# Work to be completed
Out of the records below, copy all lines in which the word "νίκη" occurs.

Start of Data extract

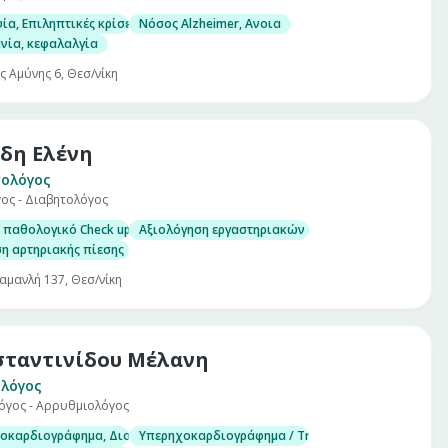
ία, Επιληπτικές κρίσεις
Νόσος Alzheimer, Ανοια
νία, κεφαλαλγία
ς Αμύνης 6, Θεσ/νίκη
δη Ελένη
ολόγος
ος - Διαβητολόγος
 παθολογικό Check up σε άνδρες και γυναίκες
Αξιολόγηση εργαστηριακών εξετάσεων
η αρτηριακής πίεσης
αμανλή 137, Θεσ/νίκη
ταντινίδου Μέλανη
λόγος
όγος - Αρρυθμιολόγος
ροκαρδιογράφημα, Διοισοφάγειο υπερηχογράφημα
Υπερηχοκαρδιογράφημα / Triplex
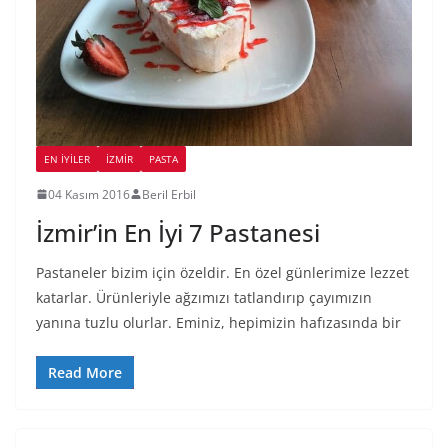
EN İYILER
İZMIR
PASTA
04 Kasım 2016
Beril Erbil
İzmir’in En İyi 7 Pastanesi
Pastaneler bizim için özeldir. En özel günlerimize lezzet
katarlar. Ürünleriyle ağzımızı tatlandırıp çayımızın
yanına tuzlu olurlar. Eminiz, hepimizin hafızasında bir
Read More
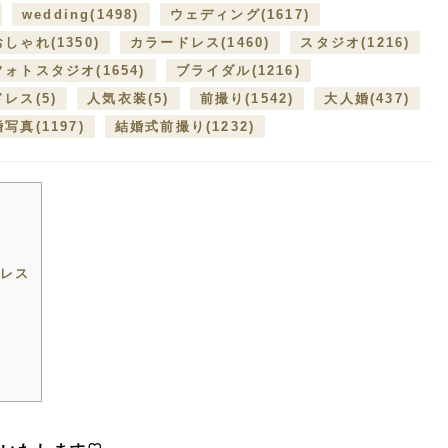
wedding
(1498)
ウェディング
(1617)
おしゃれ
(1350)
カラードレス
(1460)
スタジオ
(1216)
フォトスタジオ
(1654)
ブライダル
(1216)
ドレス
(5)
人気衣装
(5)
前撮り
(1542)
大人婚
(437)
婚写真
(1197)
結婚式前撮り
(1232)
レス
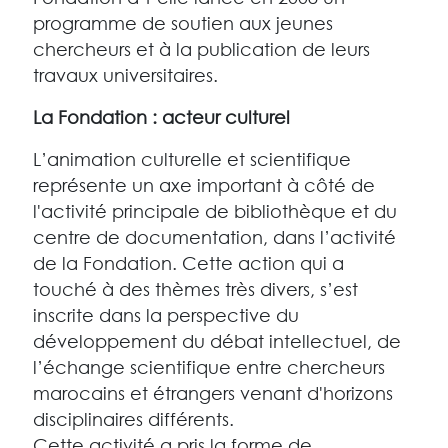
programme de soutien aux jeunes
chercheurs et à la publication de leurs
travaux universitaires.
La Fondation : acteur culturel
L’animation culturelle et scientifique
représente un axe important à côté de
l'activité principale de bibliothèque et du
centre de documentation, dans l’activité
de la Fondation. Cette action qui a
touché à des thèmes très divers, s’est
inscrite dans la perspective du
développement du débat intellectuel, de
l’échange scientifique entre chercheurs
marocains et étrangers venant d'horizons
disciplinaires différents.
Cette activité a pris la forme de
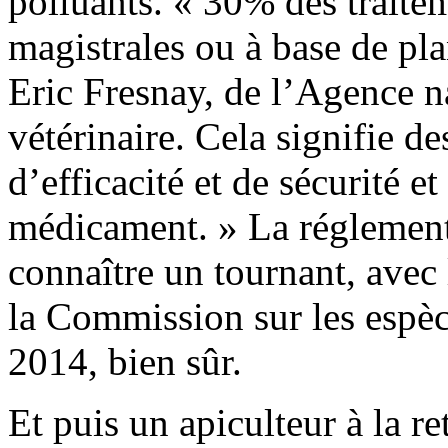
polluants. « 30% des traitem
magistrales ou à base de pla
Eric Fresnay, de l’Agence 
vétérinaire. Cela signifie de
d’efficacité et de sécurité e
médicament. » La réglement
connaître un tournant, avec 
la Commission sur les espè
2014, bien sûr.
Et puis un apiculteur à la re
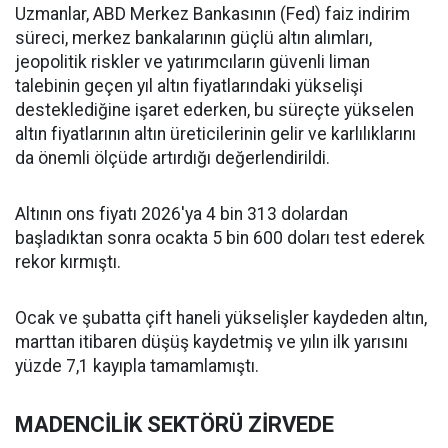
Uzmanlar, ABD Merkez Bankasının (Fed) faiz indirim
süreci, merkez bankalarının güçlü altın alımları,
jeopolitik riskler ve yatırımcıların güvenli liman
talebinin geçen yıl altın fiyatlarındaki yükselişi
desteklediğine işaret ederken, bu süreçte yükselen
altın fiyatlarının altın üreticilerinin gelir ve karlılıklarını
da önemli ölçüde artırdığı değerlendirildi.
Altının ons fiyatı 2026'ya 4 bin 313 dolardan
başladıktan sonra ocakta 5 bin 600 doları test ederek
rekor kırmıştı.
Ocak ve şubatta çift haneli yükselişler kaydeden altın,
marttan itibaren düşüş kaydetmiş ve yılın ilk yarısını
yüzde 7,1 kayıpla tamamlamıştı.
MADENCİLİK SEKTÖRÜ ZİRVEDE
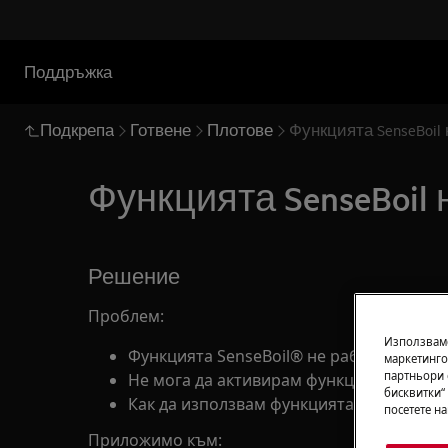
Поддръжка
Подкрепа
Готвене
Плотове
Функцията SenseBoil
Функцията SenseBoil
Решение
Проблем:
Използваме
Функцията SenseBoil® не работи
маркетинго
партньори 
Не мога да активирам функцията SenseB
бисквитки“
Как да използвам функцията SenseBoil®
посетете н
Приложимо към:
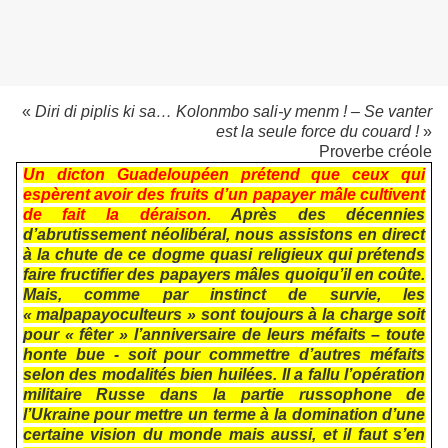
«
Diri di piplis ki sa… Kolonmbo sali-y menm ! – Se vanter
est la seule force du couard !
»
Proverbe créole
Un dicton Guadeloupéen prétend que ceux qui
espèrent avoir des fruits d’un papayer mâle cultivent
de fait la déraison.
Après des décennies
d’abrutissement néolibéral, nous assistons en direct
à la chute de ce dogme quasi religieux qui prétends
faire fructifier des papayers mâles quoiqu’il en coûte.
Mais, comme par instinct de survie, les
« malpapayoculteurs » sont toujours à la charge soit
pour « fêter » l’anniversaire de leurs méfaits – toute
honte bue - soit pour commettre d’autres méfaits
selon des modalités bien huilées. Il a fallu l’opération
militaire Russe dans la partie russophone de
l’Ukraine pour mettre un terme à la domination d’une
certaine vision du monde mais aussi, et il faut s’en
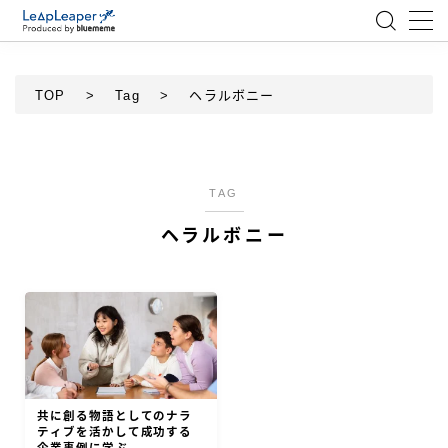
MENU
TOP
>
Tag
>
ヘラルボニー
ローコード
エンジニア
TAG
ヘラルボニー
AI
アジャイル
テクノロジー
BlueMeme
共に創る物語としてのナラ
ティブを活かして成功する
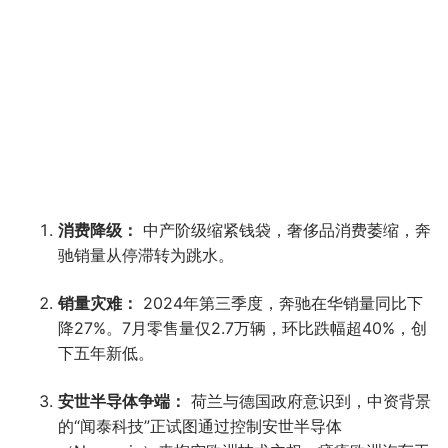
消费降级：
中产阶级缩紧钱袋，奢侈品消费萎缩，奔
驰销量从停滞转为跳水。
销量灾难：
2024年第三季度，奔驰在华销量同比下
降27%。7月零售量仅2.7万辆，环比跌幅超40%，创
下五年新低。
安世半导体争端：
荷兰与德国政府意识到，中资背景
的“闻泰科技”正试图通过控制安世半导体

End of Data extract

# Answer to the problem
ς Αμύνης 6, Θεσ/νίκη
αμανλή 137, Θεσ/νίκη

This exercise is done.